Problem ▸
Among the lines of the records below, copy those that hold the word "Website".
━━━━━ Entries provided
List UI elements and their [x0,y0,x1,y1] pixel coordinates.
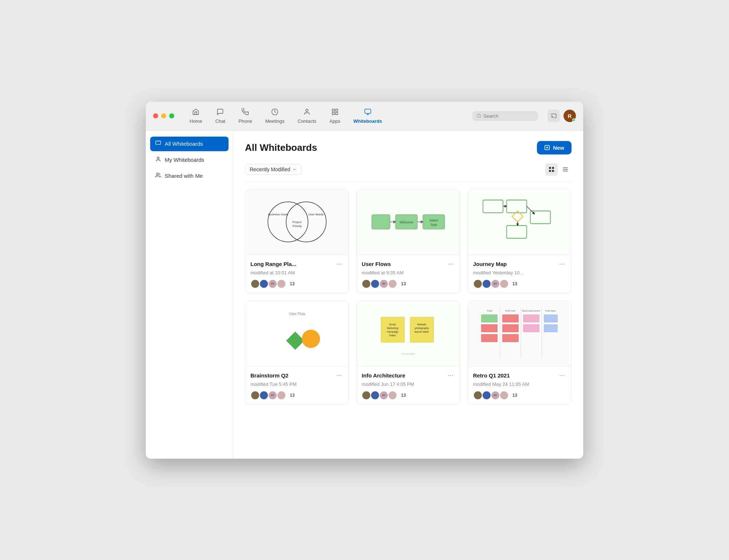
grid-view-toggle[interactable] [545,163,558,176]
avatar [482,391,491,400]
whiteboard-grid: Business Goals User Needs Project Priori… [245,189,572,405]
card-journey-map[interactable]: Journey Map ··· modified Yesterday 10...… [468,189,572,293]
card-avatars: AY 13 [473,279,566,289]
card-preview-brainstorm: User Flow [245,301,348,367]
card-title-row: Long Range Pla... ··· [250,259,343,269]
avatar [250,279,260,289]
card-preview-info: Email Marketing Campaign Dates Website p… [356,301,460,367]
avatar-initials: R [568,113,572,119]
svg-point-26 [286,202,326,242]
contacts-icon [303,108,311,117]
card-info-info-arch: Info Architecture ··· modified Jun 17 4:… [356,367,460,404]
card-preview-venn: Business Goals User Needs Project Priori… [245,189,348,255]
svg-text:Website: Website [417,323,426,326]
svg-text:Task: Task [430,223,437,227]
main-header: All Whiteboards New [245,141,572,154]
more-button[interactable]: ··· [558,371,566,380]
sidebar-item-my[interactable]: My Whiteboards [150,153,229,167]
app-window: Home Chat Phone [146,102,583,459]
avatar [388,279,397,289]
card-user-flows[interactable]: Welcome Select Task [356,189,460,293]
more-button[interactable]: ··· [447,371,455,380]
svg-text:Priority: Priority [292,224,301,228]
user-avatar[interactable]: R [564,110,576,122]
avatar [362,391,371,400]
maximize-button[interactable] [169,113,174,118]
svg-rect-42 [507,226,527,238]
card-title: User Flows [362,261,391,267]
card-avatars: AY 13 [362,391,455,400]
journey-diagram [479,193,560,251]
svg-rect-20 [549,170,551,172]
search-input[interactable] [483,113,534,119]
svg-rect-12 [156,141,160,144]
svg-rect-39 [483,200,503,213]
nav-item-meetings[interactable]: Meetings [259,107,291,125]
card-title-row: Brainstorm Q2 ··· [250,371,343,380]
flow-diagram: Welcome Select Task [368,193,448,251]
svg-text:It well: It well [487,310,492,312]
sidebar-item-shared[interactable]: Shared with Me [150,169,229,183]
info-diagram: Email Marketing Campaign Dates Website p… [368,304,448,363]
svg-text:Business Goals: Business Goals [268,213,288,216]
filter-dropdown[interactable]: Recently Modified [245,164,301,175]
search-bar[interactable] [472,111,538,121]
nav-item-apps[interactable]: Apps [323,107,347,125]
card-brainstorm[interactable]: User Flow Brainstorm Q2 ··· modified Tu [245,301,349,405]
avatar-count: 13 [401,281,406,286]
cast-icon[interactable] [547,110,560,122]
top-nav: Home Chat Phone [183,107,467,125]
close-button[interactable] [153,113,158,118]
nav-item-whiteboards[interactable]: Whiteboards [347,107,389,125]
sidebar-item-all[interactable]: All Whiteboards [150,137,229,151]
card-modified: modified at 10:01 AM [250,270,343,275]
svg-rect-40 [507,200,527,213]
new-button[interactable]: New [537,141,572,154]
svg-rect-68 [481,324,498,332]
card-preview-journey [468,189,571,255]
avatar [499,391,509,400]
list-view-toggle[interactable] [559,163,572,176]
card-info-brainstorm: Brainstorm Q2 ··· modified Tue 5:45 PM A… [245,367,348,404]
card-preview-flow: Welcome Select Task [356,189,460,255]
nav-label-phone: Phone [238,118,252,124]
more-button[interactable]: ··· [335,259,343,269]
svg-rect-50 [381,317,405,342]
svg-rect-31 [372,215,390,229]
nav-item-contacts[interactable]: Contacts [291,107,323,125]
avatar [259,279,269,289]
avatar [277,391,286,400]
filter-label: Recently Modified [250,167,290,172]
svg-text:Marketing: Marketing [387,327,398,330]
card-retro[interactable]: It well Didn't work Needs Improvement Fr… [468,301,572,405]
view-toggles [545,163,572,176]
card-long-range[interactable]: Business Goals User Needs Project Priori… [245,189,349,293]
svg-point-1 [306,109,308,111]
avatar-ay: AY [379,391,389,400]
svg-text:Welcome: Welcome [399,220,413,224]
minimize-button[interactable] [161,113,166,118]
svg-rect-75 [544,314,558,322]
more-button[interactable]: ··· [558,259,566,269]
card-info-arch[interactable]: Email Marketing Campaign Dates Website p… [356,301,460,405]
nav-item-chat[interactable]: Chat [209,107,232,125]
avatar [277,279,286,289]
new-icon [544,145,550,150]
nav-label-chat: Chat [215,118,225,124]
card-title: Brainstorm Q2 [250,372,288,379]
avatar-ay: AY [491,391,500,400]
svg-rect-6 [364,109,371,113]
nav-item-phone[interactable]: Phone [232,107,259,125]
filter-bar: Recently Modified [245,163,572,182]
venn-diagram: Business Goals User Needs Project Priori… [257,193,337,251]
my-whiteboards-icon [155,156,161,164]
svg-text:User Needs: User Needs [308,213,324,216]
nav-label-whiteboards: Whiteboards [353,118,382,124]
svg-rect-4 [332,112,334,114]
svg-text:photography: photography [415,327,429,330]
svg-point-14 [156,173,158,175]
nav-item-home[interactable]: Home [183,107,209,125]
card-modified: modified May 24 11:05 AM [473,381,566,387]
more-button[interactable]: ··· [335,371,343,380]
more-button[interactable]: ··· [447,259,455,269]
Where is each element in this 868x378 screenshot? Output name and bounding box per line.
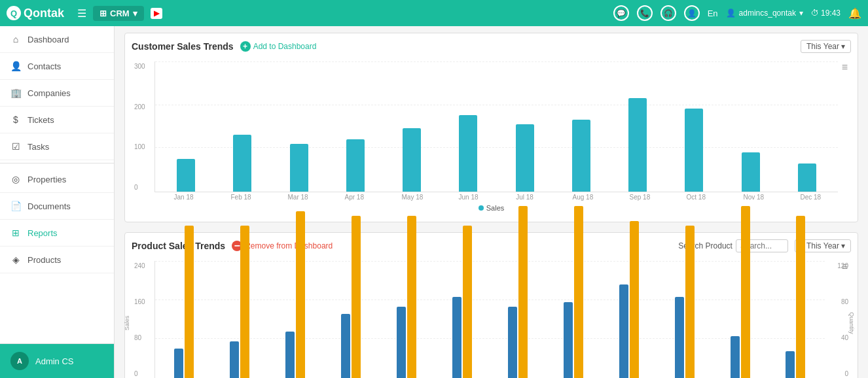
documents-icon: 📄 [10,201,21,211]
chart2-bar-qty-11 [796,216,805,378]
sidebar-item-properties[interactable]: ◎ Properties [0,166,114,193]
avatar: A [10,352,29,370]
chart1-x-label-4: May 18 [402,194,420,201]
tickets-icon: $ [10,114,21,125]
chart2-bar-sales-5 [452,297,461,378]
companies-icon: 🏢 [10,88,21,98]
chart2-bars-row [155,261,825,378]
chart2-bar-group-8 [619,221,639,378]
chart1-x-label-11: Dec 18 [801,194,819,201]
hamburger-icon[interactable]: ☰ [77,7,86,20]
sidebar-label-tasks: Tasks [27,142,49,152]
chart2-bar-group-5 [452,226,472,378]
sidebar-label-dashboard: Dashboard [27,35,69,44]
user-icon: 👤 [726,9,736,18]
chart2-bar-sales-4 [397,307,406,378]
user-menu[interactable]: 👤 admincs_qontak ▾ [726,9,803,18]
sidebar-divider [0,163,114,163]
chart2-bars-area [154,261,825,378]
chart1-x-label-7: Aug 18 [573,194,591,201]
chart1-bar-7 [572,120,590,192]
chart2-bar-sales-10 [731,336,740,378]
youtube-link[interactable]: ▶ [151,8,162,19]
chart1-x-labels: Jan 18Feb 18Mar 18Apr 18May 18Jun 18Jul … [154,194,838,201]
chart2-bar-group-4 [397,216,416,378]
sidebar-item-products[interactable]: ◈ Products [0,247,114,273]
logo: Q Qontak [7,6,64,20]
sidebar-item-companies[interactable]: 🏢 Companies [0,80,114,107]
chart1-x-label-9: Oct 18 [687,194,705,201]
chart1-y-axis: 0 100 200 300 [132,61,151,192]
sidebar-item-reports[interactable]: ⊞ Reports [0,220,114,247]
chart1-wrap: ≡ 0 100 200 300 [132,58,851,215]
chart1-bar-9 [685,109,703,192]
chart2-bar-qty-7 [574,206,583,378]
chart2-bar-sales-6 [508,307,517,378]
sidebar-label-reports: Reports [27,228,58,238]
chart1-x-label-1: Feb 18 [231,194,249,201]
chart2-bar-qty-9 [685,226,695,378]
sidebar-label-contacts: Contacts [27,61,61,71]
chart1-x-label-3: Apr 18 [345,194,363,201]
sidebar-label-tickets: Tickets [27,115,54,125]
chart1-bar-10 [742,152,760,192]
chart2-bar-sales-2 [285,332,295,378]
products-icon: ◈ [10,254,21,265]
grid-icon: ⊞ [99,9,107,18]
add-to-dashboard-button[interactable]: + Add to Dashboard [240,41,317,52]
chart1-bar-6 [516,124,534,192]
layout: ⌂ Dashboard 👤 Contacts 🏢 Companies $ Tic… [0,26,868,378]
phone-icon[interactable]: 📞 [637,5,653,21]
crm-menu[interactable]: ⊞ CRM ▾ [93,6,144,21]
language-selector[interactable]: En [708,9,718,18]
properties-icon: ◎ [10,174,21,184]
chart2-bar-group-9 [675,226,695,378]
sidebar-user-area: A Admin CS [0,343,114,378]
chart1-bar-5 [459,115,477,192]
chart1-x-label-0: Jan 18 [174,194,192,201]
chart2-bar-qty-8 [630,221,639,378]
crm-label: CRM [110,9,130,18]
chart2-section: Product Sales Trends − Remove from Dashb… [124,232,858,378]
chart2-bar-group-10 [731,206,750,378]
chart2-bar-group-6 [508,206,528,378]
sidebar-item-contacts[interactable]: 👤 Contacts [0,53,114,80]
chart1-bar-8 [628,98,647,192]
chart2-bar-sales-1 [230,341,239,378]
sidebar-label-products: Products [27,255,61,265]
headset-icon[interactable]: 🎧 [660,5,676,21]
chart2-filter-label: This Year [806,241,839,250]
chart2-bar-sales-9 [675,297,684,378]
sidebar-label-documents: Documents [27,201,71,211]
clock-display: ⏱ 19:43 [811,9,841,18]
chart2-bar-qty-2 [296,211,305,378]
chart1-filter-chevron: ▾ [841,42,845,51]
sidebar-username: Admin CS [35,356,74,366]
sidebar-item-tickets[interactable]: $ Tickets [0,107,114,133]
chart1-bar-4 [403,128,421,192]
chart2-bar-sales-8 [619,284,628,378]
tasks-icon: ☑ [10,141,21,152]
chart1-bar-2 [290,144,308,192]
add-btn-label: Add to Dashboard [253,42,317,51]
sidebar-label-companies: Companies [27,88,71,98]
sidebar-item-tasks[interactable]: ☑ Tasks [0,133,114,160]
sidebar-item-documents[interactable]: 📄 Documents [0,193,114,220]
reports-icon: ⊞ [10,228,21,238]
chart1-x-label-6: Jul 18 [516,194,534,201]
contact-icon[interactable]: 👤 [684,5,700,21]
chart2-bar-sales-3 [341,314,350,378]
username: admincs_qontak [739,9,796,18]
dashboard-icon: ⌂ [10,34,21,44]
y-label-quantity: Quantity [848,312,855,334]
chat-icon[interactable]: 💬 [613,5,629,21]
bell-icon[interactable]: 🔔 [848,7,861,20]
chart2-bar-qty-6 [518,206,528,378]
chart2-filter-chevron: ▾ [841,241,845,250]
chart2-bar-group-1 [230,226,249,378]
sidebar-item-dashboard[interactable]: ⌂ Dashboard [0,26,114,53]
legend-dot-sales [479,205,484,211]
chart2-bar-qty-5 [463,226,472,378]
chart1-filter[interactable]: This Year ▾ [801,40,851,53]
chart2-bar-sales-7 [564,302,573,378]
━━━━━━━━━━
Your solution ▸
card-preview-info: Email Marketing Campaign Dates Website p… [356,301,460,367]
svg-text:Website: Website [417,323,426,326]
info-diagram: Email Marketing Campaign Dates Website p… [368,304,448,363]
card-info-arch[interactable]: Email Marketing Campaign Dates Website p… [356,301,460,405]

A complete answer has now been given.